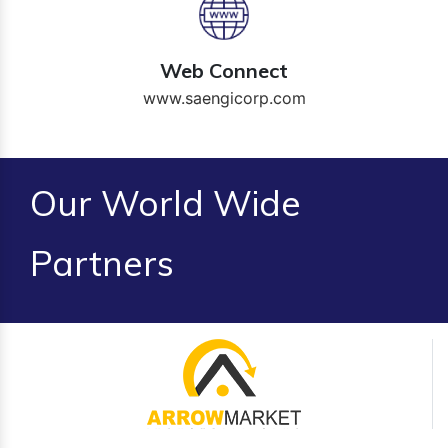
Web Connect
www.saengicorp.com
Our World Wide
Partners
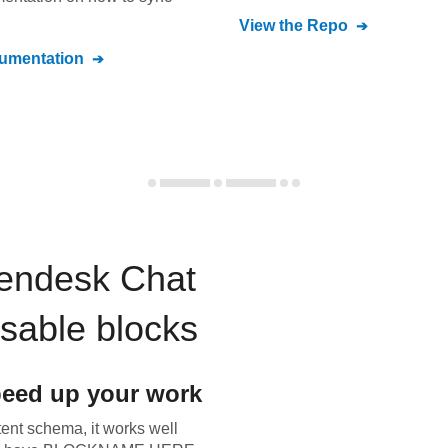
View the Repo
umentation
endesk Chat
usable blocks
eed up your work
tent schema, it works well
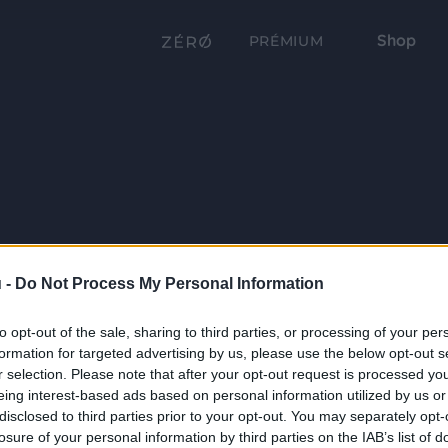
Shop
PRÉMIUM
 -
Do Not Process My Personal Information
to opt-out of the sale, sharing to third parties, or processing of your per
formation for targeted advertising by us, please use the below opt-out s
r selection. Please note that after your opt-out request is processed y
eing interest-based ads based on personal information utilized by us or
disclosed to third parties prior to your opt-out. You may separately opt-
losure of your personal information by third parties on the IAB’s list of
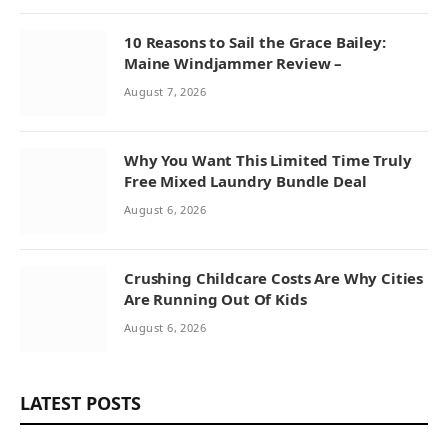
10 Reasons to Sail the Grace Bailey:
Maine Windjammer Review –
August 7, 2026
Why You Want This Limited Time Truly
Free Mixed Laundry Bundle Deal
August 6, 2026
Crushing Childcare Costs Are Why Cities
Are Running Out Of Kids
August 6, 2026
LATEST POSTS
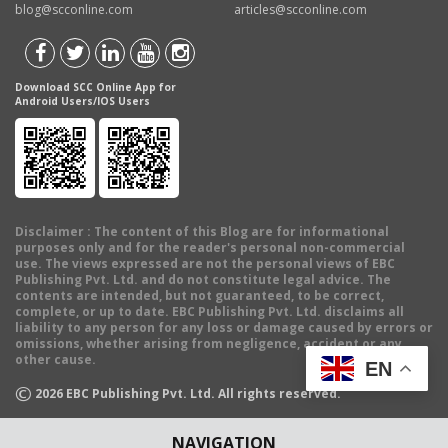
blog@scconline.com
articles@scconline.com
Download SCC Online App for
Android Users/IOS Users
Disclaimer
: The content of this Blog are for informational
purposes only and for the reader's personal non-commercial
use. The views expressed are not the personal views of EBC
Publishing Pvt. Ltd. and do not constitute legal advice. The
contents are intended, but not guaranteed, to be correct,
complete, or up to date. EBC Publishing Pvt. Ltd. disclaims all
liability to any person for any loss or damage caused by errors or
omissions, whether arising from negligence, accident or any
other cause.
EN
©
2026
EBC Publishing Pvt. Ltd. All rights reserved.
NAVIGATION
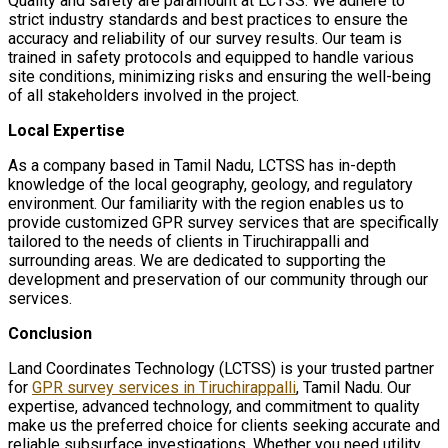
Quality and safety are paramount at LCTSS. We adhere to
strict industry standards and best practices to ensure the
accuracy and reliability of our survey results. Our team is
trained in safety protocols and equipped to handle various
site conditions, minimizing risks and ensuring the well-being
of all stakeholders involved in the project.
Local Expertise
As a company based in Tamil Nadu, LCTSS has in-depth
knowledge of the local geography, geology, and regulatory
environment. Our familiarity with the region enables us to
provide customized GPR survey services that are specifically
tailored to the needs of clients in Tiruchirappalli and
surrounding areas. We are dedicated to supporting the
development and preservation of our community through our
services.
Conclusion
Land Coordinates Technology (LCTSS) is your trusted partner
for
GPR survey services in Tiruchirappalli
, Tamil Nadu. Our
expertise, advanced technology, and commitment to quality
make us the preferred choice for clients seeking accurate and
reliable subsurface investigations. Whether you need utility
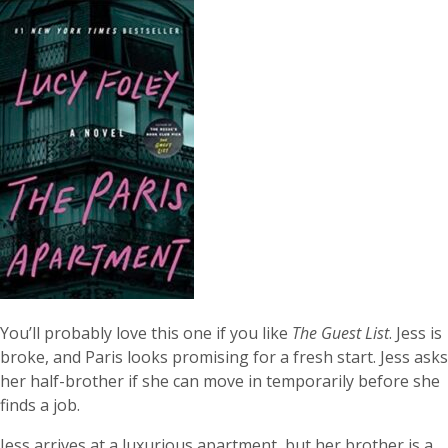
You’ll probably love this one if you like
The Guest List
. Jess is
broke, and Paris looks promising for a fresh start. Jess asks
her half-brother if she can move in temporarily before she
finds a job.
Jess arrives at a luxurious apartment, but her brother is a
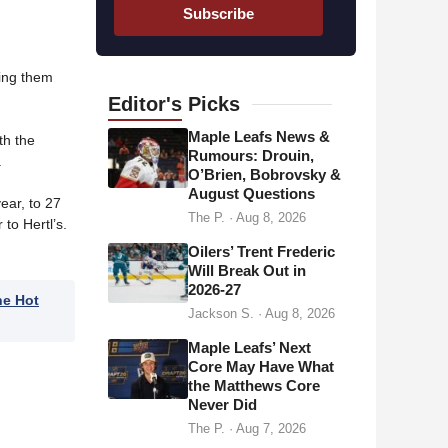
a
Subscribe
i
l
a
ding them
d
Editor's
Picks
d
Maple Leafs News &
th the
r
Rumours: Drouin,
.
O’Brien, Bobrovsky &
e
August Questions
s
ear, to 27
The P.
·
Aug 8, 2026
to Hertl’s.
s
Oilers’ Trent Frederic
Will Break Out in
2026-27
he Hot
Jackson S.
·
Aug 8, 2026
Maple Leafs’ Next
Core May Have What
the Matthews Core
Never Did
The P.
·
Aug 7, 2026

▶ Exercise instructions: An exact copy of every entry, without pictures, should be your output.

▶ Answer to the problem:
Web Connect
www.saengicorp.com
Our World Wide
Partners
View the Repo
umentation
endesk Chat
usable blocks
eed up your work
tent schema, it works well
Shop
PRÉMIUM
 -
Do Not Process My Personal Information
to opt-out of the sale, sharing to third parties, or processing of your per
formation for targeted advertising by us, please use the below opt-out s
r selection. Please note that after your opt-out request is processed y
eing interest-based ads based on personal information utilized by us or
disclosed to third parties prior to your opt-out. You may separately opt-
losure of your personal information by third parties on the IAB’s list of
10 Reasons to Sail the Grace Bailey:
Maine Windjammer Review –
August 7, 2026
Why You Want This Limited Time Truly
Free Mixed Laundry Bundle Deal
August 6, 2026
Crushing Childcare Costs Are Why Cities
Are Running Out Of Kids
August 6, 2026
LATEST POSTS
blog@scconline.com
articles@scconline.com
Download SCC Online App for
Android Users/IOS Users
Disclaimer
: The content of this Blog are for informational
purposes only and for the reader's personal non-commercial
use. The views expressed are not the personal views of EBC
Publishing Pvt. Ltd. and do not constitute legal advice. The
contents are intended, but not guaranteed, to be correct,
complete, or up to date. EBC Publishing Pvt. Ltd. disclaims all
liability to any person for any loss or damage caused by errors or
omissions, whether arising from negligence, accident or any
other cause.
EN
©
2026
EBC Publishing Pvt. Ltd. All rights reserved.
NAVIGATION
Quality and safety are paramount at LCTSS. We adhere to
strict industry standards and best practices to ensure the
accuracy and reliability of our survey results. Our team is
trained in safety protocols and equipped to handle various
site conditions, minimizing risks and ensuring the well-being
of all stakeholders involved in the project.
Local Expertise
As a company based in Tamil Nadu, LCTSS has in-depth
knowledge of the local geography, geology, and regulatory
environment. Our familiarity with the region enables us to
provide customized GPR survey services that are specifically
tailored to the needs of clients in Tiruchirappalli and
surrounding areas. We are dedicated to supporting the
development and preservation of our community through our
services.
Conclusion
Land Coordinates Technology (LCTSS) is your trusted partner
for
GPR survey services in Tiruchirappalli
, Tamil Nadu. Our
expertise, advanced technology, and commitment to quality
make us the preferred choice for clients seeking accurate and
reliable subsurface investigations. Whether you need utility
You’ll probably love this one if you like
The Guest List
. Jess is
broke, and Paris looks promising for a fresh start. Jess asks
her half-brother if she can move in temporarily before she
finds a job.
Jess arrives at a luxurious apartment, but her brother is a
a
Subscribe
i
l
a
ding them
d
Editor's
Picks
d
Maple Leafs News &
th the
r
Rumours: Drouin,
.
O’Brien, Bobrovsky &
e
August Questions
s
ear, to 27
The P.
·
Aug 8, 2026
to Hertl’s.
s
Oilers’ Trent Frederic
Will Break Out in
2026-27
he Hot
Jackson S.
·
Aug 8, 2026
Maple Leafs’ Next
Core May Have What
the Matthews Core
Never Did
The P.
·
Aug 7, 2026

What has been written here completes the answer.